The Eurogamer review noted that initially the choices faced by a player can be bewildering. Although there are tutorials, gameplay was far from intuitive. Eurogamer also thought the graphics were beautiful and that after a while the element of surprise tactics was missing. A GamesRadar review described it as a fleet-management game and felt it was suited for players that liked to tinker. The reviewer felt that the shipbuilding part of the game needed more clarification and that the battles can leave a player confused as to what worked and what didn't.

GamesTunnel described the graphics as spectacular and enjoyed the ability to zoom in on the action as well as the music.

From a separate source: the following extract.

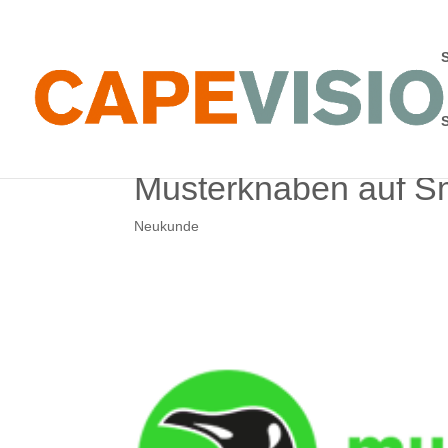
Musterknaben auf S
Neukunde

A DIYGamer reviewer thought the fight sounds could become annoying and that while the battle graphics were very good, the menus were unpolished. A Destructoid review appreciated the "precisely detailed ships" as well as the humour. The reviewer also drew attention to a lack of balance in single-player missions when only deploying masses of the large cruiser ships. A review at Jay Is Games described the game as "an excellent, deep, seriously fun space battle game" which was an "extremely tactical experience".

Aggregate score
| Aggregator | Score |
|---|---|
| Metacritic | 72 |

Review scores
| Publication | Score |
|---|---|
| Destructoid | 8/10 |
| Eurogamer | 70 |
| GamesRadar+ | 7/10 |
| Jay Is Games | 4.8/5 |
| bit-tech.net | 8/10 |

==Legacy==

In 2024, designer Cliff Harris acknowledged Gratuitous Space Battles as the first example of the auto battler genre, preceding its development in the late 2010s.

In 2025, Harris announced a spiritual successor titled Ridiculous Space Battles, which had been in development since late 2023 and is planned to release in 2025.